SBC 8 extended its broadcasting hours on Sundays in 1988.

In October 1988, local Chinese dramas began airing ten-and-a-half hours a week instead of seven-and-a-half hours, with the addition of a 6:30 pm drama airing three times a week.

Beginning 1 August 1990, Channel 8 began airing in stereo all its Chinese and Tamil language productions.

SBC 8 gradually increased its broadcasting hours by six hours on Saturdays in January 1993 and three hours on weekdays in June 1993, a 40% increase in airing hours in contrast to the previous year. Much of the expanded hours were filled with drama, children's programmes, game shows, and documentaries. A two-minute late-evening news update was added on 1 January 1993. Some of the English programming was removed, while special Tamil programming was set to air on all 11 public holidays instead of five. The ETS service was moved to Channel 12 as CDIS at the same time.

===Channel 8===

SBC 8 introduced a new logo and on-air graphics in June 1994. From this period, SBC 8 was known as Channel 8. The relaunch was meant to reinforce Channel 8 as the channel "for the HDB homeland". Along with the relaunch, the evening news bulletin moved to 10 pm and drama series were shown at 9 pm.

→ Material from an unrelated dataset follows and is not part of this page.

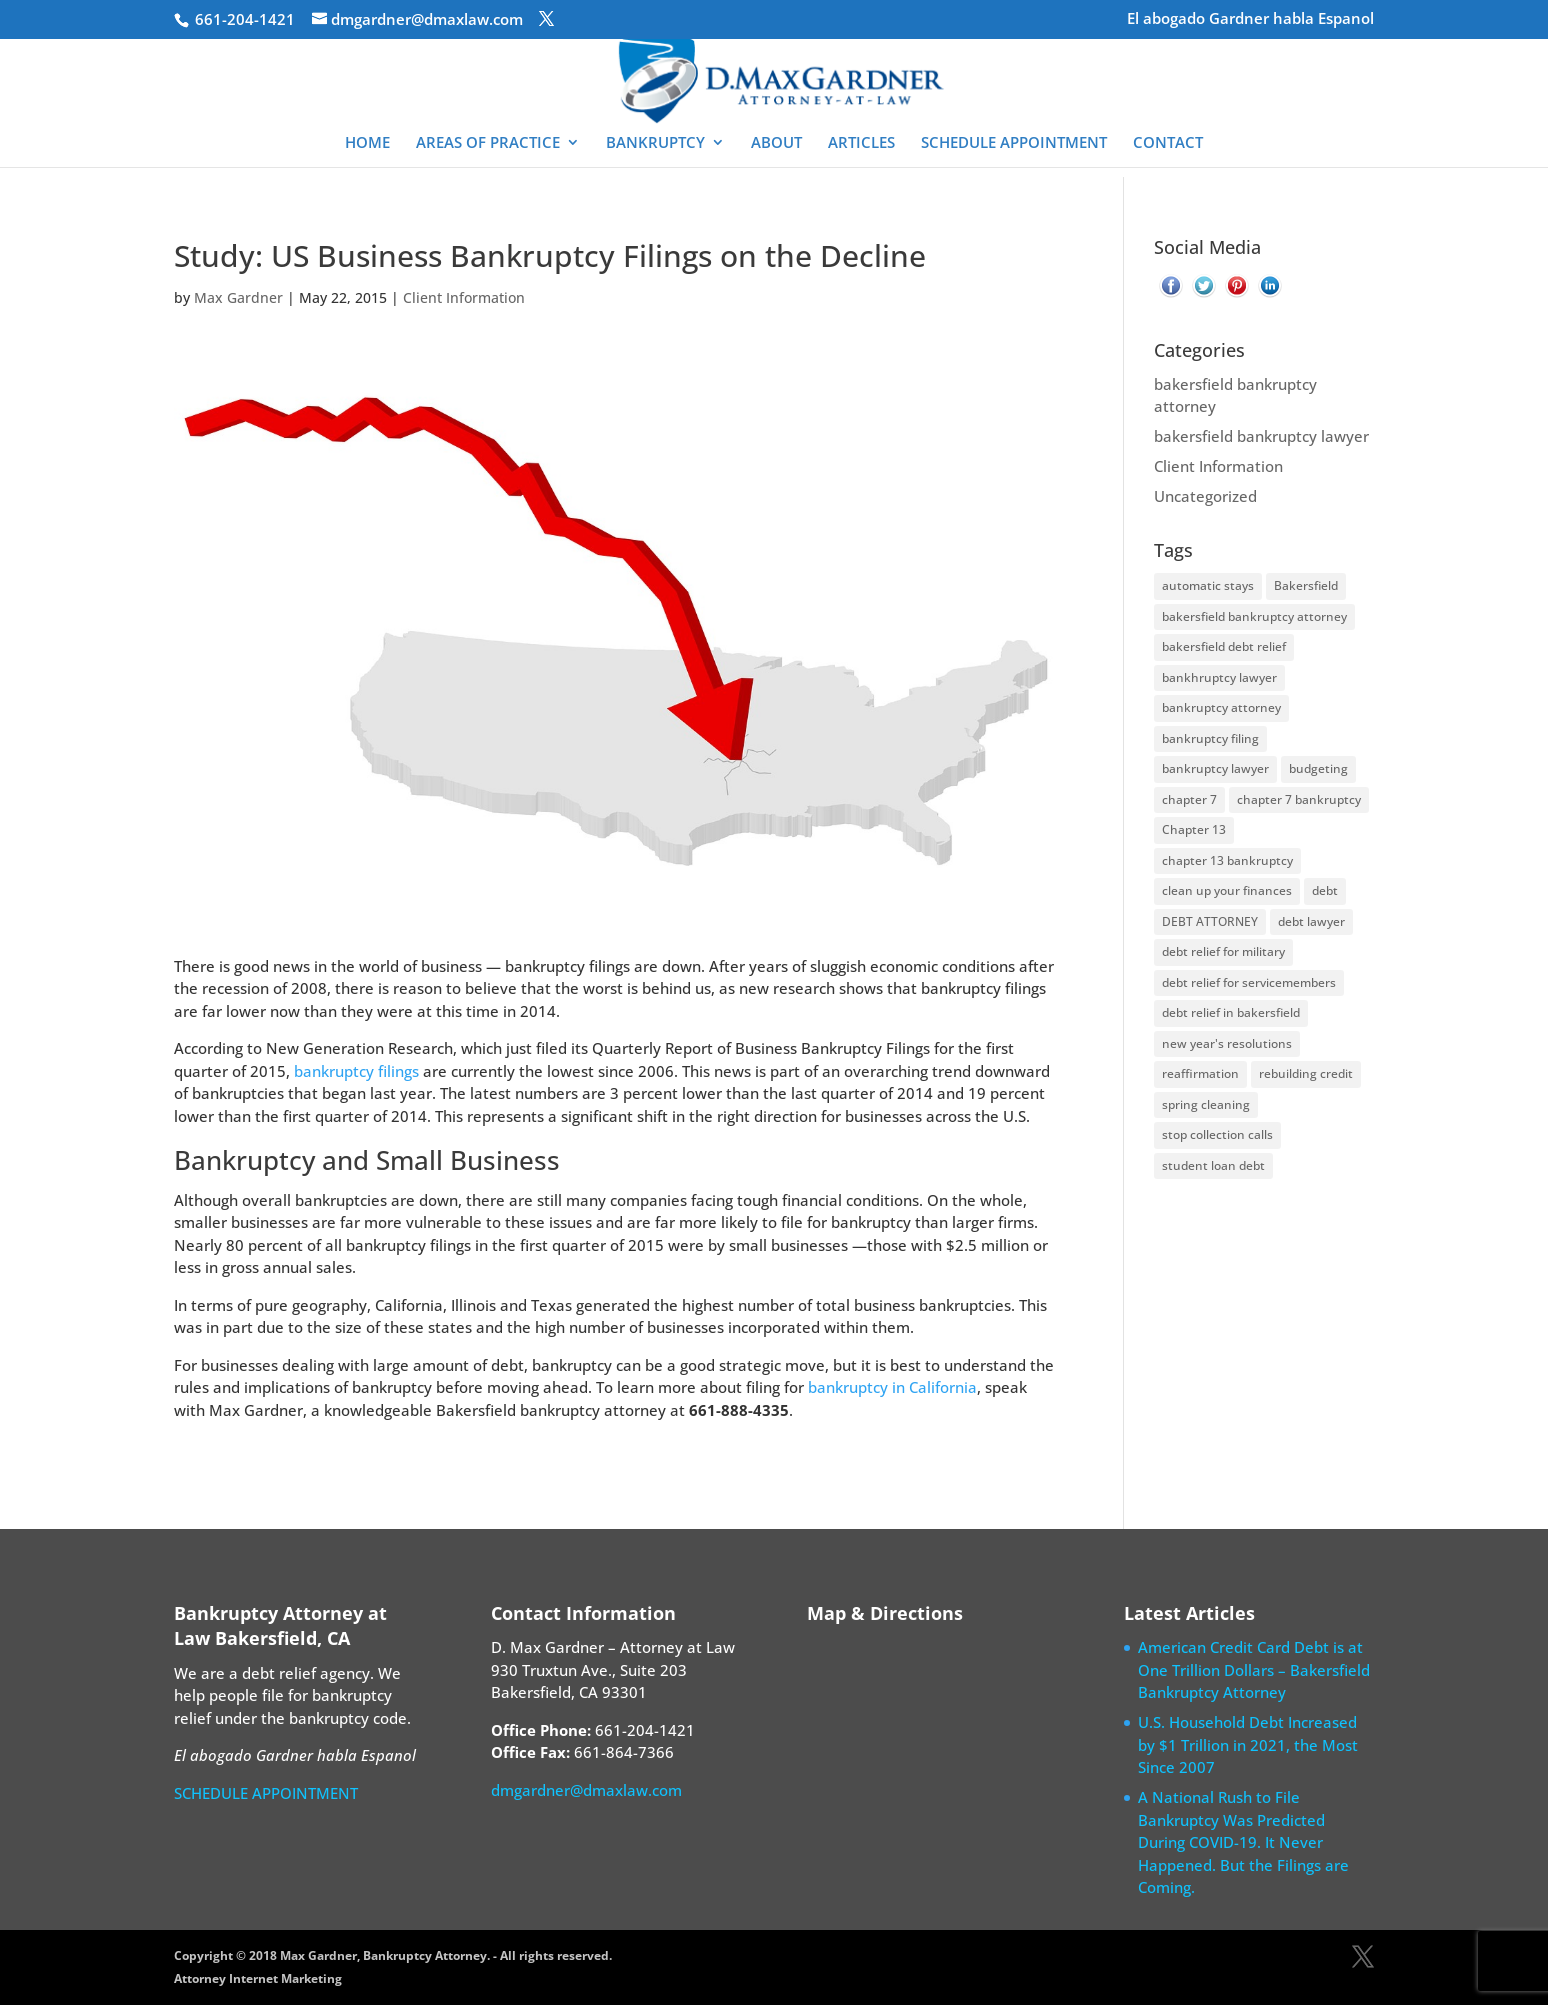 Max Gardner (238, 297)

The theme song was written and sung by Singaporean twins, Paul and Peter Lee. In preparation for the relaunch, a two-hour special programme, Be A Part Of 8, aired on 28 May 1994, followed by special programmes through the night. Tamil viewers were treated to an Indian musical and an hour-long variety show the next day. The relaunch was promoted through mini-exhibitions and roadshows.

SBC 8's drama productions comprised 520 hours a year in 1994 compared to 20 hours a year in 1984.

Tamil programmes moved to Prime 12 in September 1995, and Channel 8 has since focused on the Chinese-speaking audiences of Singapore.

Channel 8 started airing 24 hours a day on 1 September 1995. It was privatised on 12 February 2001 as part of Mediacorp.

In January 2005, MediaCorp took over Channel 8's competitor U from SPH MediaWorks, making it a sister channel. To emphasize the integration, Channel 8 also changed its name in Chinese from Dì bā bō dào (第八波道) to Bā píndào (八频道) to match that of Channel U (Yōu píndào (優频道)).

==Channel 8i==
Channel 8 had a sister television channel named Channel 8i (Channel 8 International) that existed from 19 November 2011 to 1 December 2016. The channel launched exclusively on Indovision and its schedule consisted exclusively of Mediacorp's Chinese dramas, airing on a 6-hour wheel. The following month, it was introduced in Australia as part of Fetch TV's Chinese package. It was made available in Singapore as a free channel on Toggle on 1 February 2013, upon the service's launch.